[[ GIVEN RECORDS open ]]

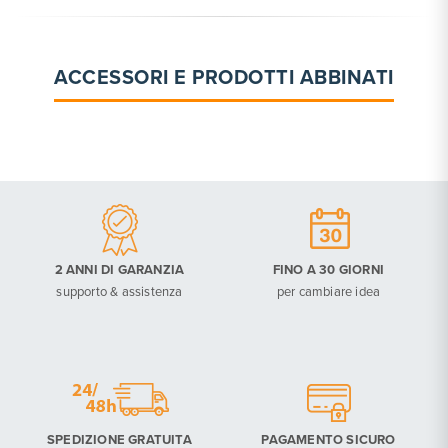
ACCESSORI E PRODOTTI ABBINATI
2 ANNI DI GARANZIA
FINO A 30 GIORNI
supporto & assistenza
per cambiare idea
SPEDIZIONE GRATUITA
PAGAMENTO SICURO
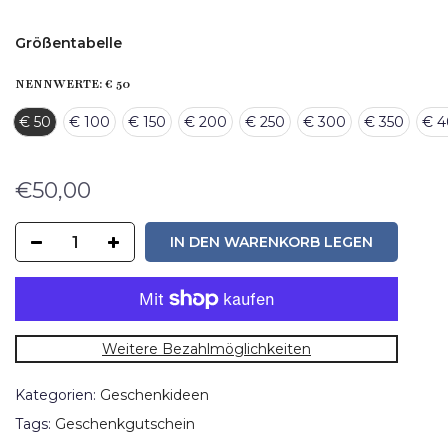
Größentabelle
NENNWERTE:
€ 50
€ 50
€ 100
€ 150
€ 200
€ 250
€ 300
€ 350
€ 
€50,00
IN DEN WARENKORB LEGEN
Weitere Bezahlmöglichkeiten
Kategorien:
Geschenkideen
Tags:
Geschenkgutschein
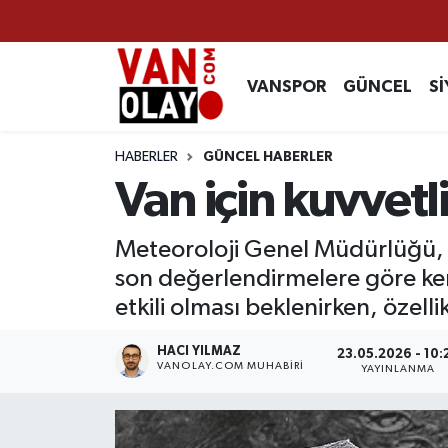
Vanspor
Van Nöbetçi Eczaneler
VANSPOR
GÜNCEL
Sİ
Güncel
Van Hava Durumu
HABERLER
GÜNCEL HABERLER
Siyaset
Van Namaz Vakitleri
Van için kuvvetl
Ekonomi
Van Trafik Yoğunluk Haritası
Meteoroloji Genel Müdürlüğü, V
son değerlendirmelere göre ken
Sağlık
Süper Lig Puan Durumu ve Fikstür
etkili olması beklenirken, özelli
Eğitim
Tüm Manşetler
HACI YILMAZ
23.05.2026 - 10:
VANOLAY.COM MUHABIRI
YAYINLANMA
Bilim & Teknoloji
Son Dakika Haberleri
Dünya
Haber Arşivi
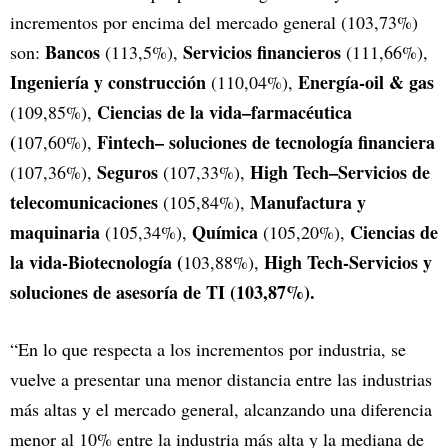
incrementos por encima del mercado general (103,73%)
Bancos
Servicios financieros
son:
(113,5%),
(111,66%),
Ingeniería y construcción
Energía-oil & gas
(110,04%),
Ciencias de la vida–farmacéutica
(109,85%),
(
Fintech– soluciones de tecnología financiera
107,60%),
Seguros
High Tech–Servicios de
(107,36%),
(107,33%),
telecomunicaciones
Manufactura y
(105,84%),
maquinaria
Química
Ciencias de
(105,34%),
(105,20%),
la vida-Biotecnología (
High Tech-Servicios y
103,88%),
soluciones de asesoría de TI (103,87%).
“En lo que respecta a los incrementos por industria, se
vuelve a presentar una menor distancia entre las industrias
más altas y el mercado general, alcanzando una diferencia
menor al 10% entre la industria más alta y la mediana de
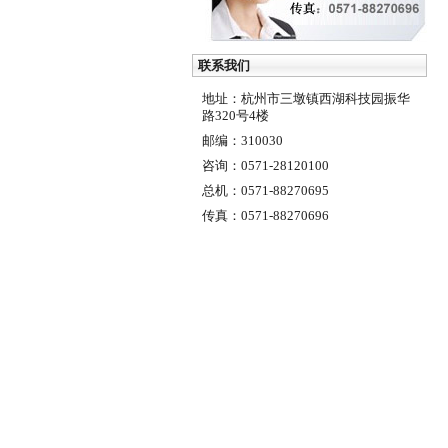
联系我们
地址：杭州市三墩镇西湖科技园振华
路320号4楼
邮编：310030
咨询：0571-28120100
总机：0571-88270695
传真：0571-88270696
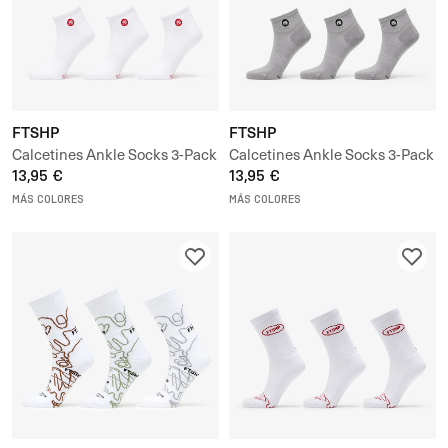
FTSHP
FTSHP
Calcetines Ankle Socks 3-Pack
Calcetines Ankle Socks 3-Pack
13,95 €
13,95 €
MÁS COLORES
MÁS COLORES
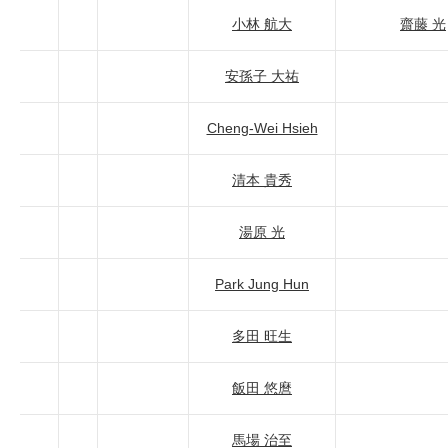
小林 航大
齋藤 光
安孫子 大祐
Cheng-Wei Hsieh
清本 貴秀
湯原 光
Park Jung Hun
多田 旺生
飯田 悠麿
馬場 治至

[[ GIVEN RECORDS closed ]]
[[ GIVEN RECORDS open ]]

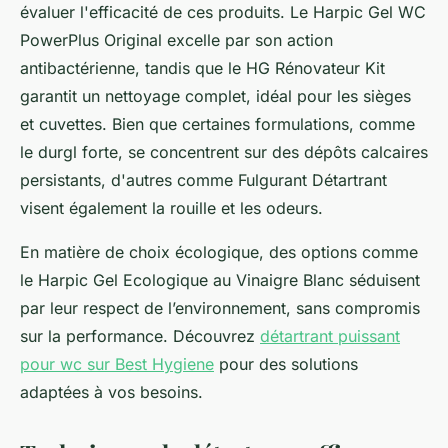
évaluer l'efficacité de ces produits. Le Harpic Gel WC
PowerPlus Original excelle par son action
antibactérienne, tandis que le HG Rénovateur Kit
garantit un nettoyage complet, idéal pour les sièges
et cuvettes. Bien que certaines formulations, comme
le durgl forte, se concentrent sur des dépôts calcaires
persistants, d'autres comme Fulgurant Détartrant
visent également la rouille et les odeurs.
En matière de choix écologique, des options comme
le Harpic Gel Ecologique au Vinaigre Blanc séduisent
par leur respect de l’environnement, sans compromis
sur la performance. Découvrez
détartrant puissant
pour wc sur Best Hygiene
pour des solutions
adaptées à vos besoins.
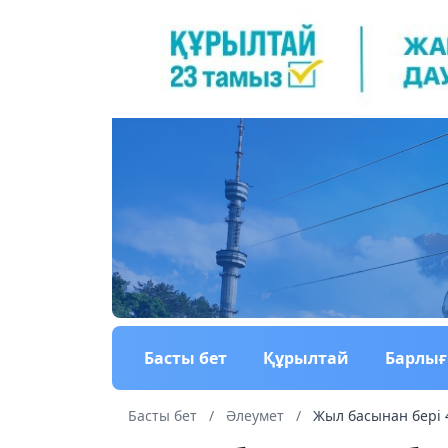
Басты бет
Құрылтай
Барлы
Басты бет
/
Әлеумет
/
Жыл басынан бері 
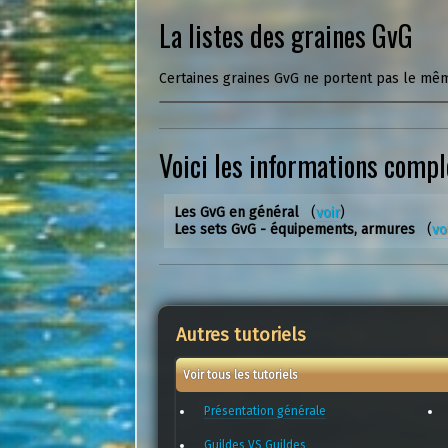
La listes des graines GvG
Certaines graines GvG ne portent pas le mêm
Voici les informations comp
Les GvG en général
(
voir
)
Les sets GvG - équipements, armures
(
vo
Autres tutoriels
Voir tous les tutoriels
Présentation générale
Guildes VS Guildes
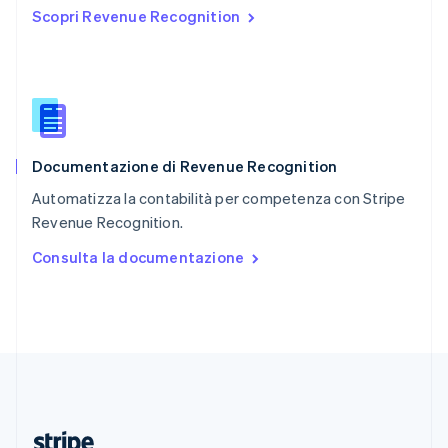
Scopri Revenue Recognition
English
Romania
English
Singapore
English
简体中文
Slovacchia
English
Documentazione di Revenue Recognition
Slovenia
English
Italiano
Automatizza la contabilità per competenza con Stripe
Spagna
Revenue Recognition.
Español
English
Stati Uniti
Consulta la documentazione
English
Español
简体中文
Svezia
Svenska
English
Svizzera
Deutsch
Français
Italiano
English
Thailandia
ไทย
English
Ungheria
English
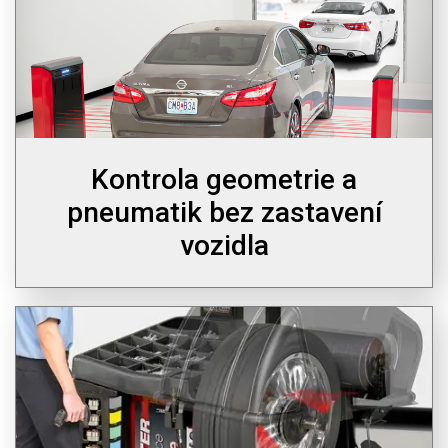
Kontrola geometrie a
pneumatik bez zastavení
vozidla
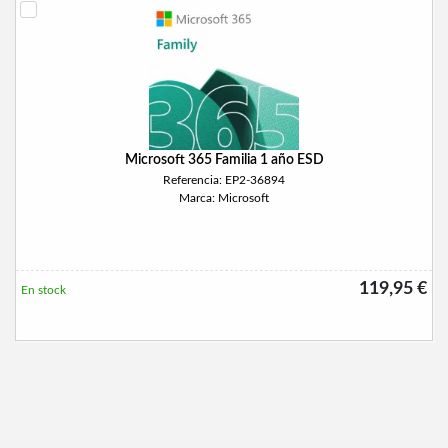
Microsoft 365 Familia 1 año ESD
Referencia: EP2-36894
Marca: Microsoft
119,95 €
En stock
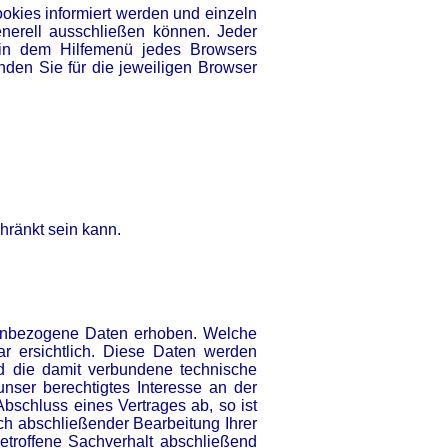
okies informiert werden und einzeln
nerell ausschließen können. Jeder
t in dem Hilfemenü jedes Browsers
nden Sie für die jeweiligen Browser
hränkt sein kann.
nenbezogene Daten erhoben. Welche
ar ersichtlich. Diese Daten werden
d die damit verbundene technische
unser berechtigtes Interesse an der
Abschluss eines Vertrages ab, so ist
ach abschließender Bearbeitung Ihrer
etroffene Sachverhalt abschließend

[[ GIVEN RECORDS closed ]]

EXERCISE DESCRIPTION. Go through the entries above and copy out every line that includes the word "menor".

RESULT.
vuelve a presentar una menor distancia entre las industrias
menor al 10% entre la industria más alta y la mediana de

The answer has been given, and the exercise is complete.